Mezzojuso (Pa), il CdM scioglie il consiglio comunale per “condizionamenti criminali”

Il Consiglio dei ministri, su proposta del Ministro dell’interno Luciana Lamorgese, ha deliberato lo scioglimento per diciotto mesi del Consiglio comunale di Mezzojuso, paese in provincia di Palermo, e il contestuale affidamento dell’amministrazione dell’ente a una Commissione di gestione straordinaria. Il provvedimento è stato assunto a seguito di accertati condizionamenti da parte delle locali organizzazioni criminali, a norma dell’articolo 143 del Testo unico delle leggi sull’ordinamento degli enti locali.

La commissione straordinaria che guiderà il Comune di Mezzojuso fino alle elezioni è composta da Daniela Lupo, viceprefetto Vicario; Valeria Gaspari, viceprefetto; Maria Cacciola, funzionario economico finanziario. In attesa del formale decreto il prefetto De Miro, ha disposto la sospensione immediata degli organi comunali di Mezzojuso e l’affidamento della provvisoria gestione dell’Ente Locale ai Commissari che si insedieranno domani.

Il sindaco di Mezzojuso, Salvatore Giardina, ha appreso la notizia dalla stampa: “Mi riservo di conoscere i contenuti della relazione e le motivazioni che hanno portato a una tale decisione e valutare successivamente il da farsi. Voglio rassicurare i cittadini di Mezzojuso perché restino fiduciosi nelle Istituzioni, sicuro che il nostro ordinamento legislativo garantisce strumenti e rimedi adeguati a far valere le nostre ragioni nelle sedi opportune”.

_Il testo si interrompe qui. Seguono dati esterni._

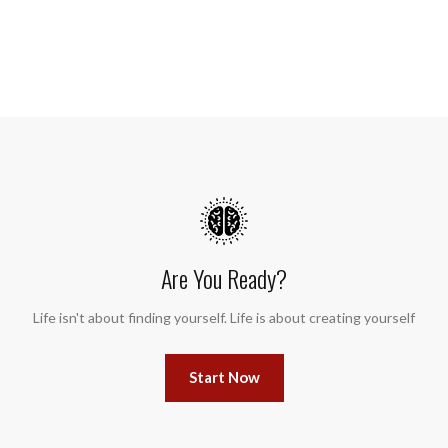
Are You Ready?
Life isn't about finding yourself. Life is about creating yourself
Start Now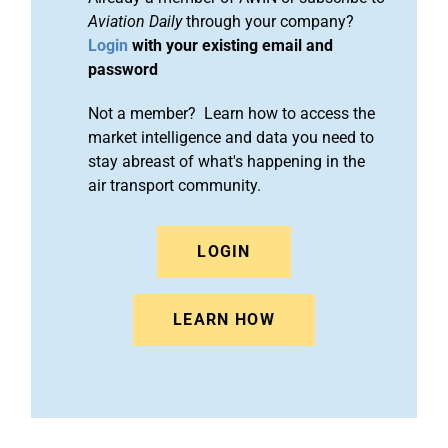
Aviation Daily
through your company?
Login
with your existing email and
password
Not a member? Learn how to access the
market intelligence and data you need to
stay abreast of what's happening in the
air transport community.
LOGIN
LEARN HOW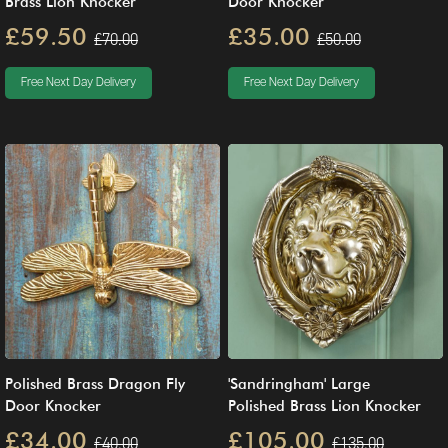
Brass Lion Knocker
Door Knocker
£59.50
£35.00
£70.00
£50.00
Free Next Day Delivery
Free Next Day Delivery
Polished Brass Dragon Fly
'Sandringham' Large
Door Knocker
Polished Brass Lion Knocker
£34.00
£105.00
£40.00
£135.00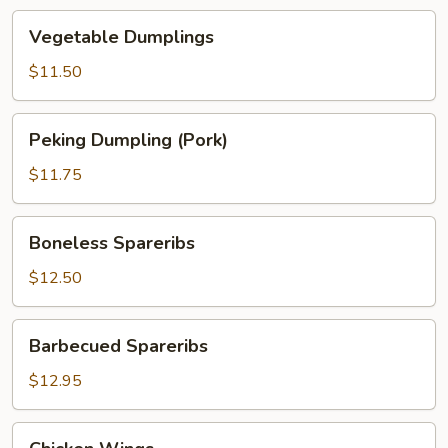
Vegetable
Vegetable Dumplings
Dumplings
$11.50
Peking
Peking Dumpling (Pork)
Dumpling
(Pork)
$11.75
Boneless
Boneless Spareribs
Spareribs
$12.50
Barbecued
Barbecued Spareribs
Spareribs
$12.95
Chicken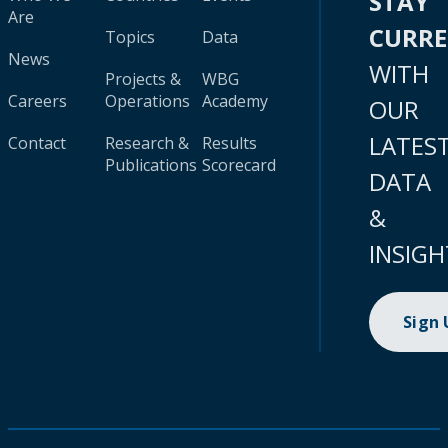
STAY
Are
CURR
Topics
Data
News
WITH
Projects &
WBG
Careers
Operations
Academy
OUR
LATES
Contact
Research &
Results
Publications
Scorecard
DATA
&
INSIGH
Sign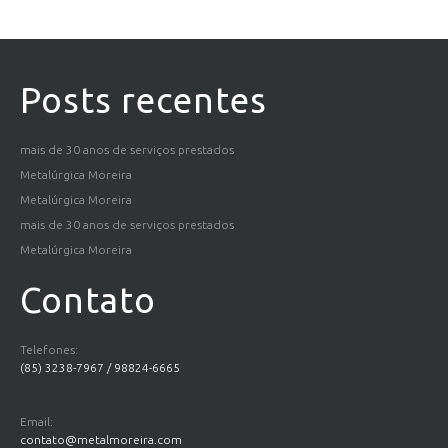
Posts recentes
mais de 30 anos de serviços prestados
Metalúrgica Moreira
Metalúrgica Moreira
mais de 30 anos de serviços prestados
Metalúrgica Moreira
Contato
Telefones:
(85) 3238-7967 / 98824-6665
Email:
contato@metalmoreira.com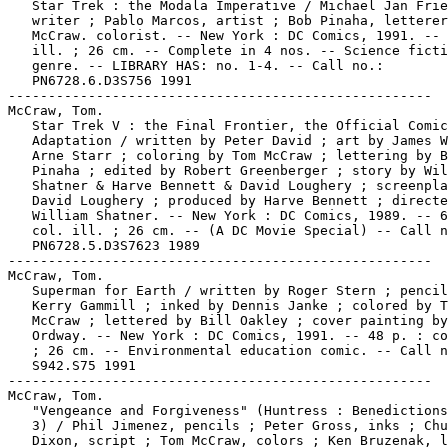
   Star Trek : the Modala Imperative / Michael Jan Frie
   writer ; Pablo Marcos, artist ; Bob Pinaha, letterer
   McCraw. colorist. -- New York : DC Comics, 1991. -- 
   ill. ; 26 cm. -- Complete in 4 nos. -- Science ficti
   genre. -- LIBRARY HAS: no. 1-4. -- Call no.:

   PN6728.6.D3S756 1991

-----------------------------------------------------

McCraw, Tom.

   Star Trek V : the Final Frontier, the Official Comic
   Adaptation / written by Peter David ; art by James W
   Arne Starr ; coloring by Tom McCraw ; lettering by B
   Pinaha ; edited by Robert Greenberger ; story by Wil
   Shatner & Harve Bennett & David Loughery ; screenpla
   David Loughery ; produced by Harve Bennett ; directe
   William Shatner. -- New York : DC Comics, 1989. -- 6
   col. ill. ; 26 cm. -- (A DC Movie Special) -- Call n
   PN6728.5.D3S7623 1989

-----------------------------------------------------

McCraw, Tom.

   Superman for Earth / written by Roger Stern ; pencil
   Kerry Gammill ; inked by Dennis Janke ; colored by T
   McCraw ; lettered by Bill Oakley ; cover painting by
   Ordway. -- New York : DC Comics, 1991. -- 48 p. : co
   ; 26 cm. -- Environmental education comic. -- Call n
   S942.S75 1991

-----------------------------------------------------

McCraw, Tom.

   "Vengeance and Forgiveness" (Huntress : Benedictions
   3) / Phil Jimenez, pencils ; Peter Gross, inks ; Chu
   Dixon, script ; Tom McCraw, colors ; Ken Bruzenak, l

“Ringrazio gli assessori e i consiglieri comunali, ai quali non posso che confermare la fiducia che ho sempre in loro riposto – ha aggiunto Giardina – per aver continuato ad amministrare questo comune, nonostante la denigratoria campagna mediatica della quale siamo stati oggetto, nell’esclusivo interesse dei cittadini di Mezzojuso. Se avessi avuto un qualsiasi motivo per ritenere di non aver svolto il mio compito in maniera assolutamente rispettosa delle leggi e delle istituzioni, non avrei esitato un attimo a dimettermi. È doveroso, in questo momento, avere il dovuto riguardo e rispetto della deliberazione assunta dal Governo”.

Le sorelle Irene, Ina e Anna Napoli, si dicono “soddisfatte della decisione che costituisce un ulteriore riscontro su quanto noi abbiamo già denunciato e quanto noi abbiamo subito e che continuiamo ancora a subire”. Le sorelle Napoli da anni denunciano intimidazioni e atti vandalici, sostenendo che la mafia vorrebbe accaparrarsi le loro terre.

“Prendo atto della decisione del consiglio dei ministri – afferma l’avvocato Giorgio Bisagna che assiste le sorelle Napoli – che ha rilevato il contesto sociale in cui sono maturati i ripetuti episodi criminosi a danno delle mie assistitile e al contempo esprimo la mia forte preoccupazione in quanto tali episodi criminosi continuano a ripetersi e auspico che a questo punto vengano adottare misure incisive per la protezione delle mie clienti”.